James Harrison is just an average guy from Australia. Between his daughter, grandchildren, stamp collecting and going for walks he has lots to keep him busy. His other hobby is donating blood. Nearly every week for over 60 years he has made a donation.
Yet they don't call him "The Man with the Golden Arm" just for the frequency of his donations, which in and of themselves would be wonderful. Having received a critical blood transfusion as a child, he always vowed he would repay the favor.
Yet he's repaid the favor about two million times over thanks to a discovery made shortly after he started donating his blood.
"In Australia, up until about 1967, there were literally thousands of babies dying each year, doctors didn't know why, and it was awful," said Jemma Falkenmire, of the Australian Red Cross Blood Service. "Women were having numerous miscarriages and babies were being born with brain damage."
All that death was the result of rhesus disease, a somewhat common condition where a pregnant woman's blood starts attacking her unborn baby's blood cells. It results in brain damage and usually death for the unborn child.
Harrison's blood donations were flagged by inquiring doctors, who discovered he had an unusual antibody for the disease in his blood. After being contacted by doctors in the 1960s he agreed to work with them to develop an antibody injection called Anti-D. The drug basically cures both mother and child of rhesus disease.

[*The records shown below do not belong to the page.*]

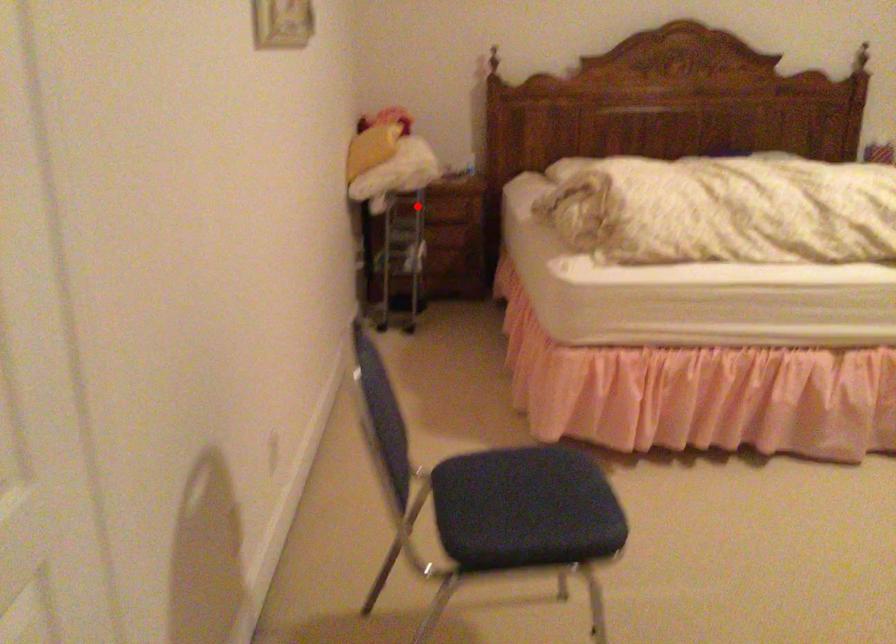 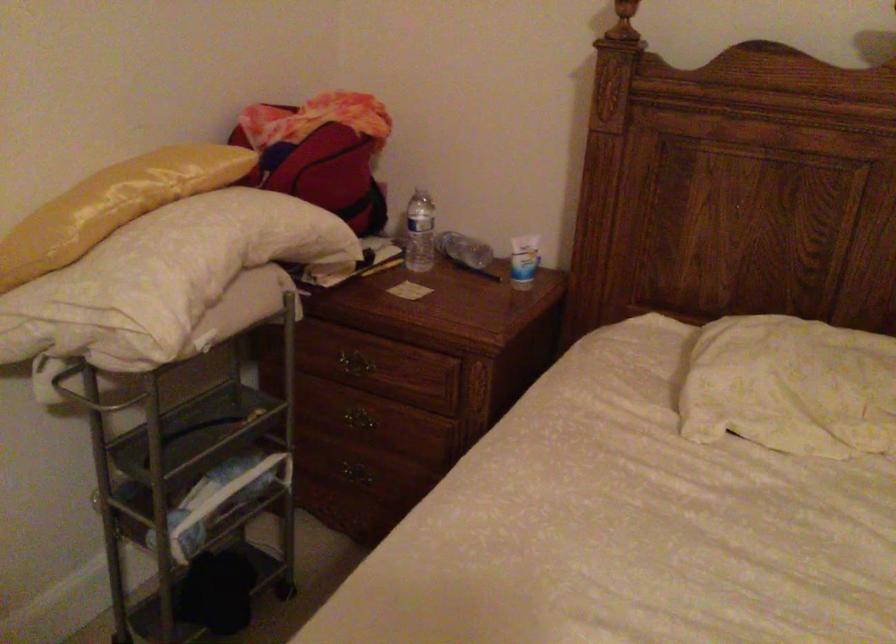 Question: I am providing you with two images of the same scene from different viewpoints. Given a red point in image1, look at the same physical point in image2. Is it:

Choices:
 (A) Closer to the viewpoint
 (B) Farther from the viewpoint

Answer: (A) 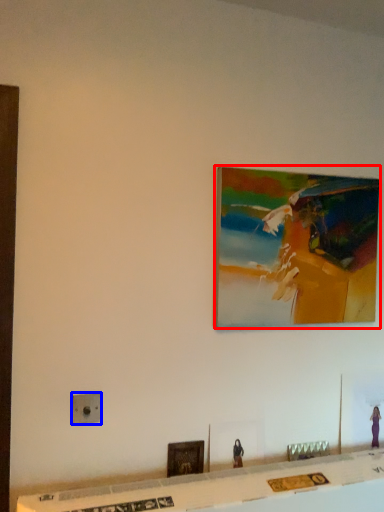 Question: Which point is further to the camera, picture frame (highlighted by a red box) or electric outlet (highlighted by a blue box)?

Choices:
 (A) picture frame
 (B) electric outlet

Answer: (A) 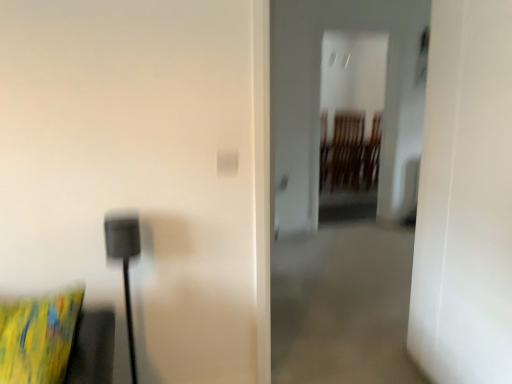 Question: From a real-world perspective, is transparent glass door at center located beneath yellow fabric pillow at lower left?

Choices:
 (A) no
 (B) yes

Answer: (A)

Question: Is transparent glass door at center bigger than yellow fabric pillow at lower left?

Choices:
 (A) yes
 (B) no

Answer: (A)

Question: Can you confirm if transparent glass door at center is thinner than yellow fabric pillow at lower left?

Choices:
 (A) yes
 (B) no

Answer: (A)

Question: Considering the relative sizes of transparent glass door at center and yellow fabric pillow at lower left in the image provided, is transparent glass door at center wider than yellow fabric pillow at lower left?

Choices:
 (A) no
 (B) yes

Answer: (A)

Question: Is transparent glass door at center oriented away from yellow fabric pillow at lower left?

Choices:
 (A) no
 (B) yes

Answer: (A)

Question: Does transparent glass door at center appear on the left side of yellow fabric pillow at lower left?

Choices:
 (A) no
 (B) yes

Answer: (A)

Question: From a real-world perspective, is yellow fabric pillow at lower left located higher than transparent glass door at center?

Choices:
 (A) no
 (B) yes

Answer: (A)

Question: Does yellow fabric pillow at lower left come in front of transparent glass door at center?

Choices:
 (A) yes
 (B) no

Answer: (A)

Question: Is the surface of yellow fabric pillow at lower left in direct contact with transparent glass door at center?

Choices:
 (A) yes
 (B) no

Answer: (B)

Question: Is yellow fabric pillow at lower left to the right of transparent glass door at center from the viewer's perspective?

Choices:
 (A) no
 (B) yes

Answer: (A)

Question: Does yellow fabric pillow at lower left have a lesser width compared to transparent glass door at center?

Choices:
 (A) no
 (B) yes

Answer: (A)

Question: Could you tell me if yellow fabric pillow at lower left is facing transparent glass door at center?

Choices:
 (A) yes
 (B) no

Answer: (B)

Question: Visually, is yellow fabric pillow at lower left positioned to the left or to the right of transparent glass door at center?

Choices:
 (A) left
 (B) right

Answer: (A) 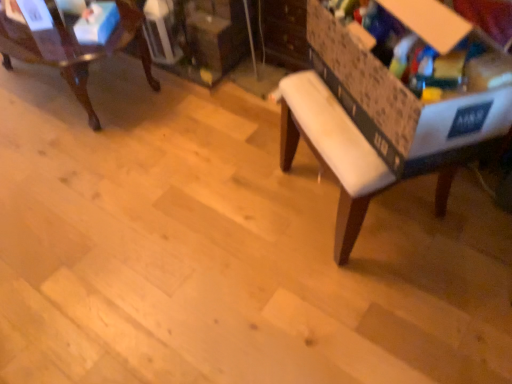 You are a GUI agent. You are given a task and a screenshot of the screen. Output one action in this format:
    pyautogui.click(x=<x>, y=<y>)
    Task: Click on the free spot in front of white fabric bench at center
    The image size is (512, 384).
    Given the screenshot: What is the action you would take?
    pyautogui.click(x=396, y=324) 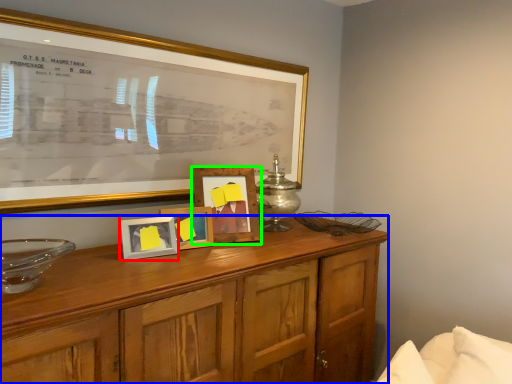 Question: Considering the real-world distances, which object is farthest from picture frame (highlighted by a red box)? cabinetry (highlighted by a blue box) or picture frame (highlighted by a green box)?

Choices:
 (A) cabinetry
 (B) picture frame

Answer: (A) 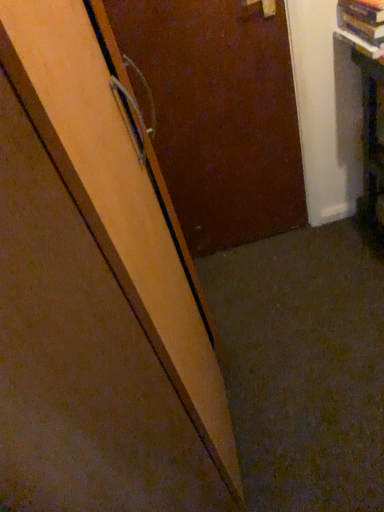 Locate an element on the screen. hardcover book at upper right is located at coordinates coord(362,20).

The image size is (384, 512). What do you see at coordinates (362, 20) in the screenshot?
I see `hardcover book at upper right` at bounding box center [362, 20].

Image resolution: width=384 pixels, height=512 pixels. I want to click on hardcover book at upper right, so click(362, 20). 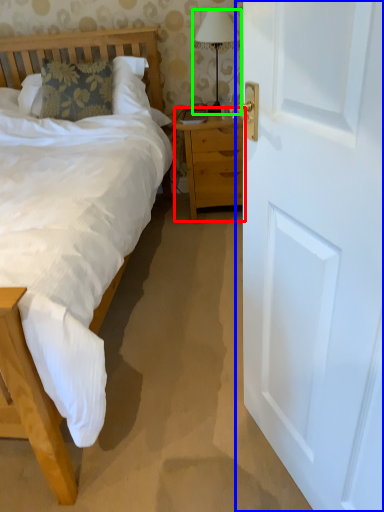 Question: Which is farther away from nightstand (highlighted by a red box)? door (highlighted by a blue box) or bedside lamp (highlighted by a green box)?

Choices:
 (A) door
 (B) bedside lamp

Answer: (A) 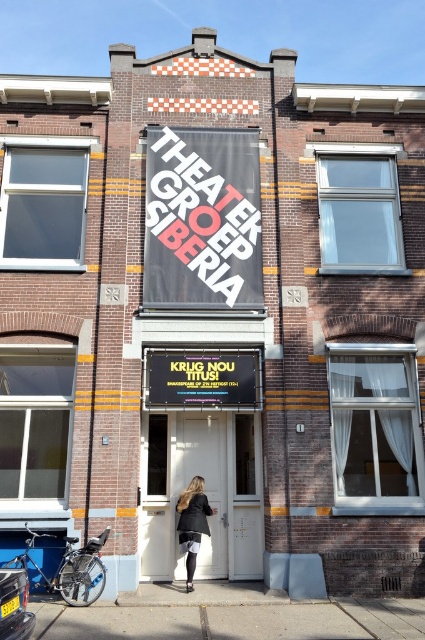 You are standing in front of the building and want to locate the black matte signboard at center. According to the coordinates provided, where should you look to find it?

The black matte signboard at center is located at point 0.717 on the x axis and 0.478 on the y axis. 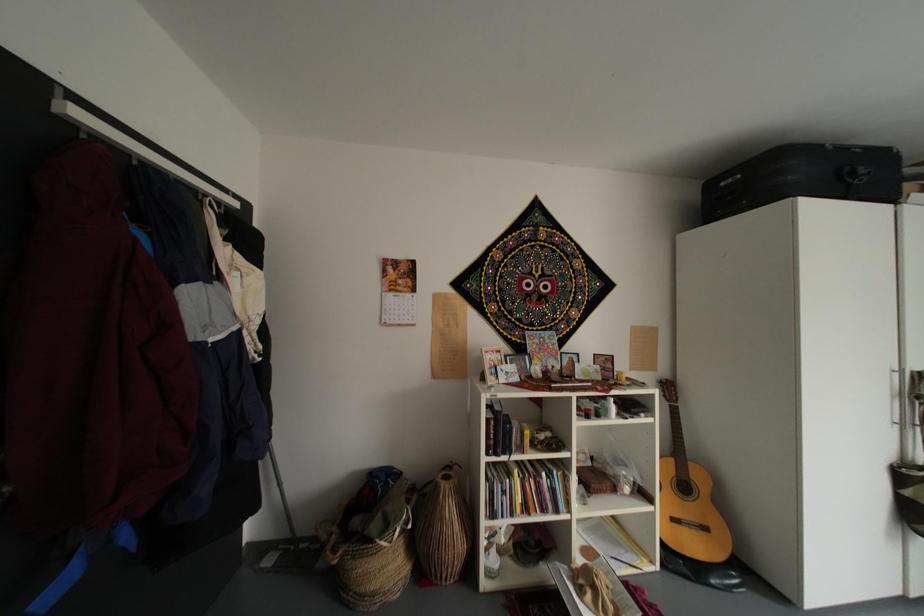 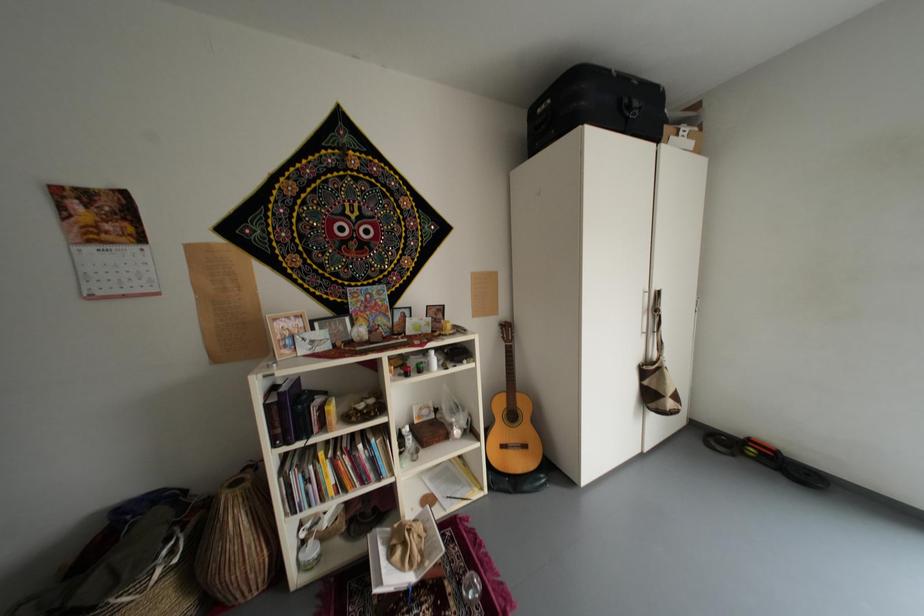 Question: The first image is from the beginning of the video and the second image is from the end. How did the camera likely rotate when shooting the video?

Choices:
 (A) Left
 (B) Right
 (C) Up
 (D) Down

Answer: (B) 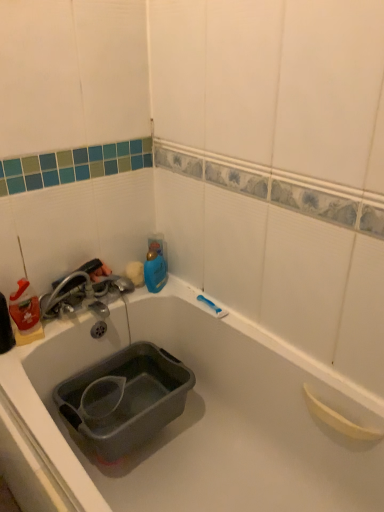 Question: Would you say translucent plastic bottle at left is outside metallic silver faucet at left?

Choices:
 (A) no
 (B) yes

Answer: (B)

Question: Considering the relative positions of translucent plastic bottle at left and metallic silver faucet at left in the image provided, is translucent plastic bottle at left behind metallic silver faucet at left?

Choices:
 (A) no
 (B) yes

Answer: (A)

Question: From the image's perspective, is translucent plastic bottle at left located above metallic silver faucet at left?

Choices:
 (A) yes
 (B) no

Answer: (B)

Question: Does translucent plastic bottle at left have a greater width compared to metallic silver faucet at left?

Choices:
 (A) no
 (B) yes

Answer: (A)

Question: Considering the relative sizes of translucent plastic bottle at left and metallic silver faucet at left in the image provided, is translucent plastic bottle at left smaller than metallic silver faucet at left?

Choices:
 (A) yes
 (B) no

Answer: (A)

Question: Is blue plastic bottle at upper center taller or shorter than metallic silver faucet at left?

Choices:
 (A) short
 (B) tall

Answer: (B)

Question: Is blue plastic bottle at upper center in front of or behind metallic silver faucet at left in the image?

Choices:
 (A) front
 (B) behind

Answer: (B)

Question: From a real-world perspective, is blue plastic bottle at upper center positioned above or below metallic silver faucet at left?

Choices:
 (A) below
 (B) above

Answer: (A)

Question: Visually, is blue plastic bottle at upper center positioned to the left or to the right of metallic silver faucet at left?

Choices:
 (A) left
 (B) right

Answer: (B)

Question: Looking at their shapes, would you say metallic silver faucet at left is wider or thinner than blue plastic bottle at upper center?

Choices:
 (A) wide
 (B) thin

Answer: (A)

Question: Based on their sizes in the image, would you say metallic silver faucet at left is bigger or smaller than blue plastic bottle at upper center?

Choices:
 (A) big
 (B) small

Answer: (A)

Question: Is metallic silver faucet at left spatially inside blue plastic bottle at upper center, or outside of it?

Choices:
 (A) inside
 (B) outside

Answer: (B)

Question: In terms of height, does metallic silver faucet at left look taller or shorter compared to blue plastic bottle at upper center?

Choices:
 (A) tall
 (B) short

Answer: (B)

Question: From a real-world perspective, is metallic silver faucet at left physically located above or below translucent plastic bottle at left?

Choices:
 (A) below
 (B) above

Answer: (A)

Question: Looking at their shapes, would you say metallic silver faucet at left is wider or thinner than translucent plastic bottle at left?

Choices:
 (A) wide
 (B) thin

Answer: (A)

"Australia was one of the first countries to discover a blood donor with this antibody, so it was quite revolutionary at the time," said Falkenmire.
"Every bag of blood is precious, but James' blood is particularly extraordinary," says Falkenmire. "His blood is actually used to make a life-saving medication, given to moms whose blood is at risk of attacking their unborn babies. Every batch of Anti-D that has ever been made in Australia has come from James' blood. And more than 17% of women in Australia are at risk, so James has helped save a lot of lives."
Doctors still can't pinpoint exactly why Harrison has the rare antibody in his blood, though they suspect he developed it as a result of his childhood transfusion. He's one of about 50 in Australia who have the magical blood, according to the Australian Red Cross.
"I think James is irreplaceable for us," says Falkenmire.
"I don't think anyone will be able to do what he's done, but certainly we do need people to step into his shoes," she added. "He will have to retire in the next couple years, and I guess for us the hope is there will be people who will donate, who will also ... have this antibody and become life savers in the same way he has, and all we can do is hope there will be people out there generous enough to do it, and selflessly in the way he's done."
Harrison is considered an Australian hero, winning numerous awards for his work. He's now donated his plasma more than 1,000 times, but is humble about his service, seeing at his duty to fellow countrymen.
Harrison's donations are estimated to have saved over two million babies from certain death. Though that probably means he repaid the favor, he has no intention of stopping now. He's just happy to help.